Real comparative datasets contain many kinds of traits: body mass (continuous), clutch size (count), migratory status (yes/no), diet type (carnivore/herbivore/omnivore), threat status (LC < VU < EN). pigauto handles all of them in a single model — you do not need separate imputation runs for different column types.

Type R class Example Notes
Continuous numeric Body mass, wing length Auto-detected
Count integer Clutch size, litter size Auto-detected
Binary factor (2 levels) Migratory yes/no Auto-detected
Categorical factor (>2 levels) Diet type, lifestyle Auto-detected
Ordinal ordered Threat status (LC < VU < EN) Auto-detected
Proportion numeric (0–1) Habitat cover, diet fraction Requires trait_types = "proportion" override
ZI count integer (zero-inflated) Parasite load, rare behaviour Requires trait_types = "zi_count" override; experimental — accuracy more variable than other types
Multi-proportion K numeric columns summing to 1 Diet composition, plumage-colour fractions, microbiome relative abundances Requires multi_proportion_groups = list(<name> = c("col1", ..., "colK")); encoded via centred log-ratio (CLR) + per-component z-score

The first five rows in this table are auto-detected from R column class; proportion, zi_count, and multi_proportion must be declared explicitly (trait_types or multi_proportion_groups).
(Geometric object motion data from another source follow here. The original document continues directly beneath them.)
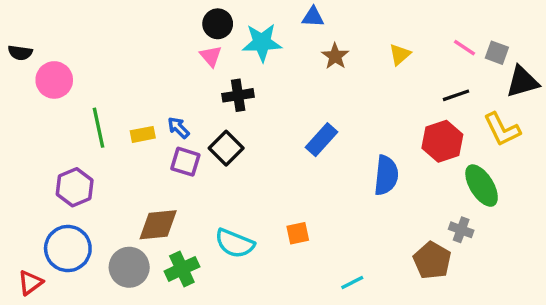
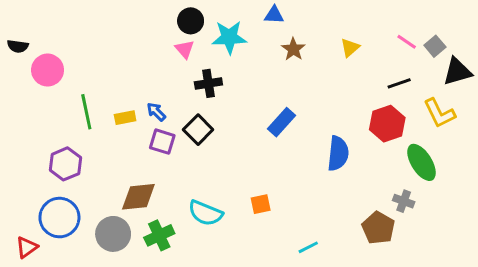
gray square: (497, 53) -> (435, 46), turned 30

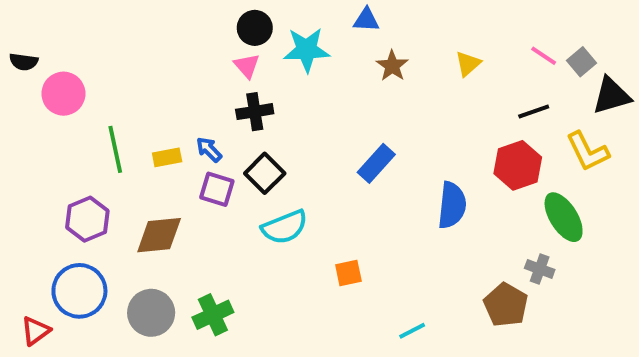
black cross: (208, 83) -> (255, 112), moved
brown diamond: (138, 197) -> (159, 235), moved
cyan semicircle: (205, 213) -> (285, 227), moved, turned -44

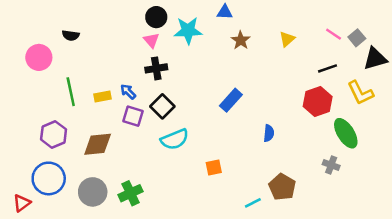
black semicircle: (24, 62) -> (71, 35), moved
blue semicircle: (452, 205) -> (269, 133), moved, size x0.6
brown pentagon: (506, 305) -> (282, 187), moved

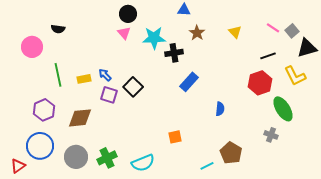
cyan star: (188, 31) -> (154, 38), moved
yellow triangle: (287, 39) -> (235, 32), turned -32
black cross: (156, 68) -> (174, 53), moved
cyan semicircle: (175, 139) -> (143, 163), moved

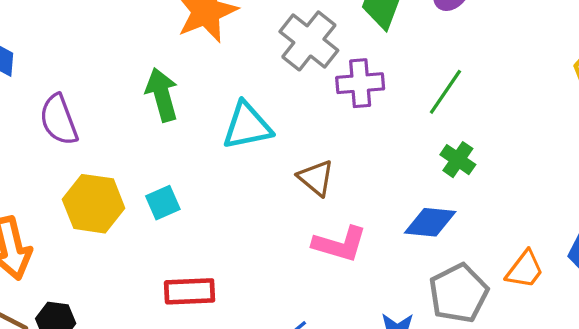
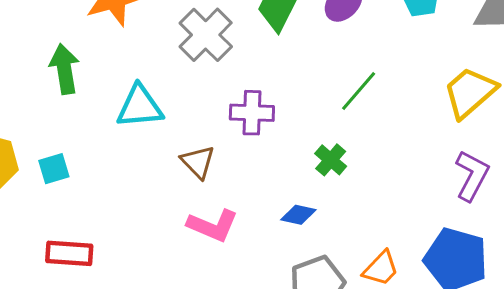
purple cross: (360, 83) -> (252, 113), moved
green line: (445, 92) -> (359, 91), moved
blue diamond: (430, 222) -> (298, 215), size x0.7

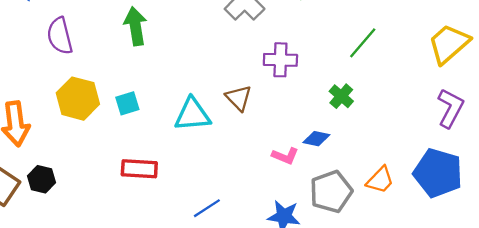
cyan triangle: (140, 107) -> (192, 115), moved
pink L-shape: (213, 226) -> (285, 156), moved, size x0.7

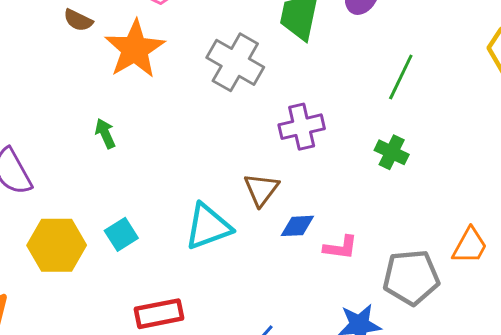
green arrow: (135, 26) -> (105, 133), size x0.6
brown triangle: (239, 98) -> (261, 190), turned 36
blue diamond: (316, 139) -> (297, 226), moved
gray pentagon: (331, 192) -> (411, 277), turned 30

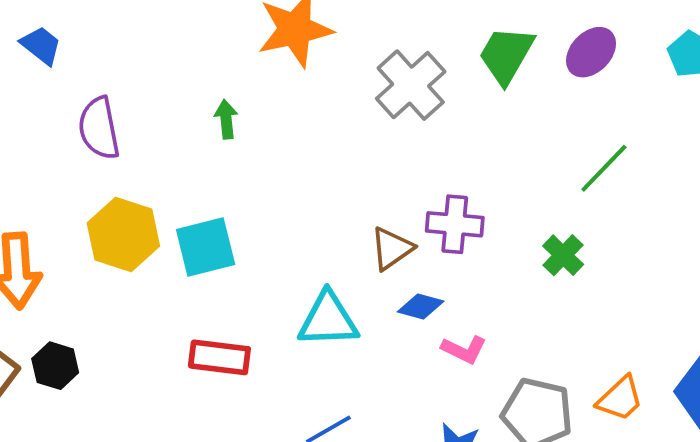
purple cross: (302, 127) -> (455, 224), moved
cyan triangle: (208, 226) -> (328, 320), moved
cyan square: (121, 234) -> (206, 247), size x1.5

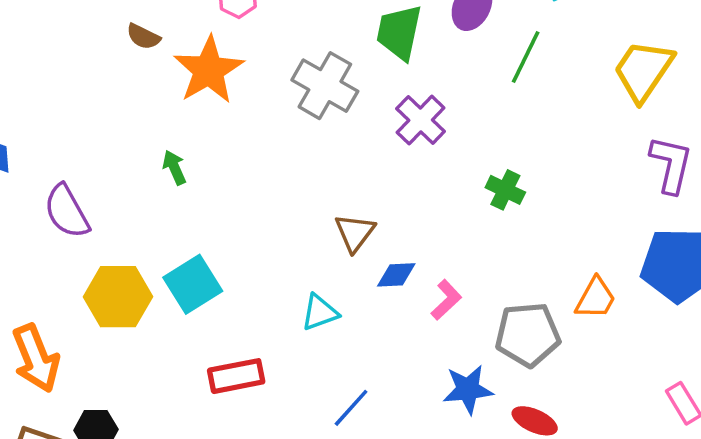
green line: (604, 168) -> (526, 57), moved
purple cross: (455, 224) -> (421, 120), moved, turned -33
cyan triangle: (328, 320) -> (320, 313), size x0.7
pink L-shape: (464, 349) -> (446, 300), turned -51

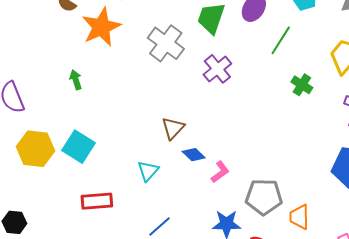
green cross: (505, 190) -> (302, 85), moved
blue diamond: (396, 275) -> (194, 155), turned 40
cyan square: (193, 284) -> (78, 147), turned -32
orange trapezoid: (596, 298) -> (299, 217), moved, turned 144
cyan triangle: (320, 313) -> (148, 171), turned -35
All eight share the same latent space — the phylogenetic baseline and GNN correction both operate in this space, and type-specific logic appears only at encoding, loss computation, and decoding.

Synthetic example

library(pigauto)
library(ape)

set.seed(42)
n <- 60
tree <- rtree(n)

traits <- data.frame(
  row.names = tree$tip.label,
  mass      = exp(rnorm(n, 3, 0.5)),
  clutch    = as.integer(rpois(n, 3) + 1L),
  migr      = factor(sample(c("no", "yes"), n, replace = TRUE)),
  diet      = factor(sample(c("herb", "carn", "omni"), n, replace = TRUE)),
  threat    = ordered(sample(c("LC", "VU", "EN"), n, replace = TRUE),
                      levels = c("LC", "VU", "EN"))
)

Preprocessing

preprocess_traits() auto-detects column types from R classes:

pd <- preprocess_traits(traits, tree)
print(pd)
#> pigauto_data
#>   Species: 60 
#>   Traits:  5 
#>   Types:   binary=1, categorical=1, continuous=1, count=1, ordinal=1 
#>   Latent columns: 7

The trait_map records each trait’s type, levels, latent column indices, and normalisation parameters:

str(pd$trait_map, max.level = 1)
#> List of 5
#>  $ mass  :List of 9
#>  $ clutch:List of 9
#>  $ migr  :List of 8
#>  $ diet  :List of 8
#>  $ threat:List of 8
pd$trait_map$diet
#> $name
#> [1] "diet"
#> 
#> $type
#> [1] "categorical"
#> 
#> $n_latent
#> [1] 3
#> 
#> $latent_cols
#> [1] 4 5 6
#> 
#> $levels
#> [1] "carn" "herb" "omni"
#> 
#> $log_transform
#> [1] FALSE
#> 
#> $mean
#> [1] NA
#> 
#> $sd
#> [1] NA

Creating splits

When trait_map is supplied, make_missing_splits() operates at the original-trait level. For categorical traits, all K one-hot columns are held out together:

spl <- make_missing_splits(pd$X_scaled, missing_frac = 0.20,
                           seed = 1, trait_map = pd$trait_map)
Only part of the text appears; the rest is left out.